Short film aims to 'spark' careers for women in STEM

- Sometimes it takes only one moment to inspire a young person for the rest of his or her life. 

In the Twin Cities, a group called “Spark” is hoping to spur those moments through a short film anyone can watch online. 

The five-minute film is called “Spark Moments” and the goal is to prove that careers in STEM are open to anyone, especially women. It only takes that little spark. 

“I just want a lot of girls to see it and feel inspired, feel encouraged, and see that they have a place and that they belong. They belong on the screen, they belong in these fields, and they can pursue their dreams,” said Spark Director and Producer Maribeth Romslo.

The film features the stories of five female pioneers in STEM. They are portrayed by actresses, showing younger versions of themselves. 

Fourteen-year-old Harper Yang is a freshman at Edina High School. She was cast in the film this summer, which was shot over four days. 

“I play Amanda Phingbodhipakkiya and she is a scientist, but she's also with the arts,” Yang said. “A lot of people think that you can only be either, you're a math person or you're a music person. You're a visual artist or you do science. And it's not as concrete as that.”

Romslo crafted the film’s concept after interviewing women around the world. For each woman, she learned there was a single moment that changed everything.

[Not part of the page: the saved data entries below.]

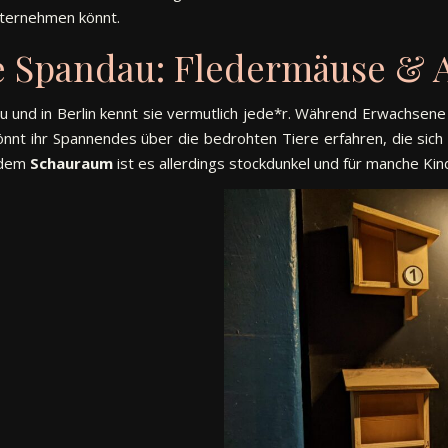
ternehmen könnt.
e Spandau: Fledermäuse & 
u und in Berlin kennt sie vermutlich jede*r. Während Erwachsen
könnt ihr Spannendes über die bedrohten Tiere erfahren, die sic
n dem
Schauraum
ist es allerdings stockdunkel und für manche Ki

“We kind of meet them on their journey at a point where they felt encouraged or inspired or they had that spark of realization that they wanted to do something in STEM,” Romslo said.

Every scene was shot in the Twin Cities, including a library scene at the James J. Hill Center in downtown St. Paul. 

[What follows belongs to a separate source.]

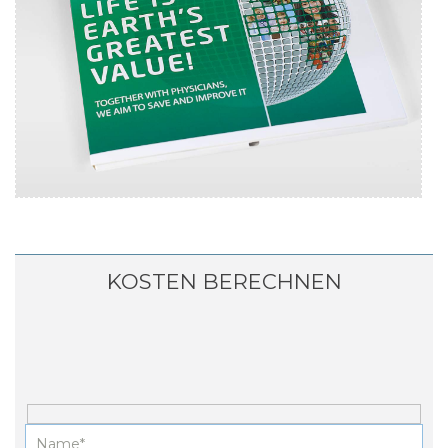
YURIA-PHARM
Video-Broschüre
KOSTEN BERECHNEN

Romslo calls the song in the film an “anthem.” It is called “Bright,” written and performed by local singer and songwriter Lisa McGuire. 

“Could I really be that big, or could I really be that extraordinary, and that's what the song is about,” McGuire said.

“I love the message of having women and children and girls just being inspired and encouraged to be a part of STEM, and that's not as usual as you see it in the media, but it's definitely growing and I love that,” Yang said.

“I think it's really important to see that people pioneer ahead of us and that they are blazing a trail for us, and that you can also blaze a trail for other girls behind you,” Romslo said.